Exercise directions =>
Report each line of the records below that holds the word "metal".

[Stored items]
↓↓↓

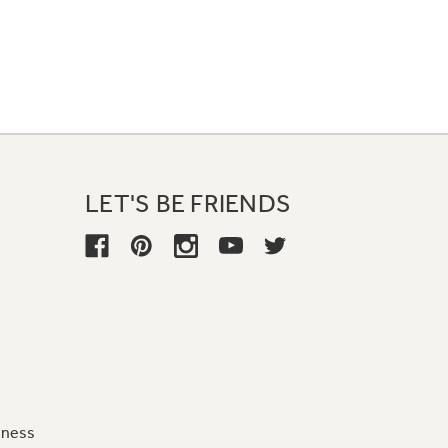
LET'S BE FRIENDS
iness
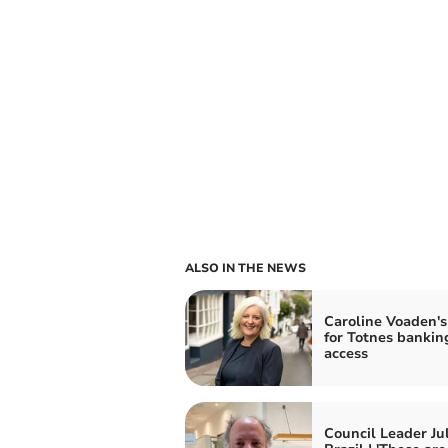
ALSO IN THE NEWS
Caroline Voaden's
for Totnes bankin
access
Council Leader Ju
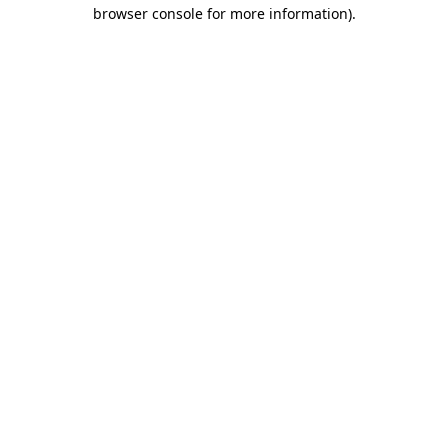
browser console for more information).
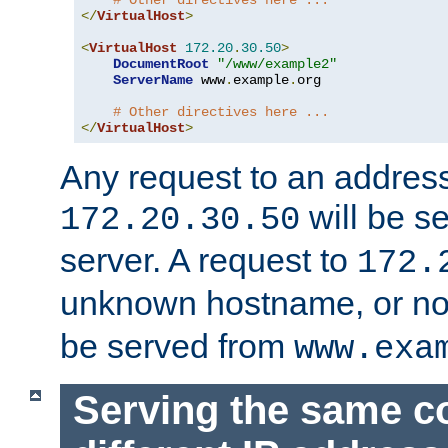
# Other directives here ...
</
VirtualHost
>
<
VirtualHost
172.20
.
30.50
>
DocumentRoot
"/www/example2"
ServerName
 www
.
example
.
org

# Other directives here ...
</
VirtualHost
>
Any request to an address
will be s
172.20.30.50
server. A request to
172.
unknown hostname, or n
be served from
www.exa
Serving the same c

↑↑↑
↓↓↓

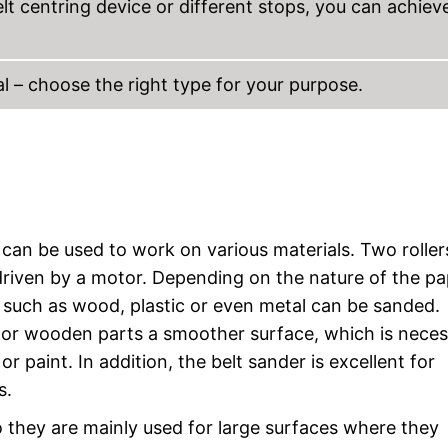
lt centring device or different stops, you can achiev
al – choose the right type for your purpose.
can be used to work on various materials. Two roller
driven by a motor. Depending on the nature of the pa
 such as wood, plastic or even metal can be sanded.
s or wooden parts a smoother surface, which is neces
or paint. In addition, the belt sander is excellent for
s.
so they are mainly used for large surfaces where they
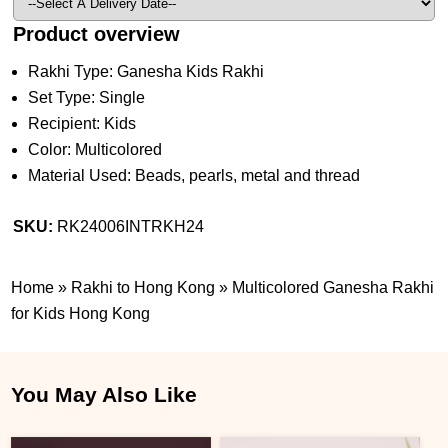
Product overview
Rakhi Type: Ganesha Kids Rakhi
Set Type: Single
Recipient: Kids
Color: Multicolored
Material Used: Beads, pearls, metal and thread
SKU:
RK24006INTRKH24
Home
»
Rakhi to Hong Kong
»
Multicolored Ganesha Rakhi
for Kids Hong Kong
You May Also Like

↑↑↑

Your response =>
 such as wood, plastic or even metal can be sanded.
Material Used: Beads, pearls, metal and thread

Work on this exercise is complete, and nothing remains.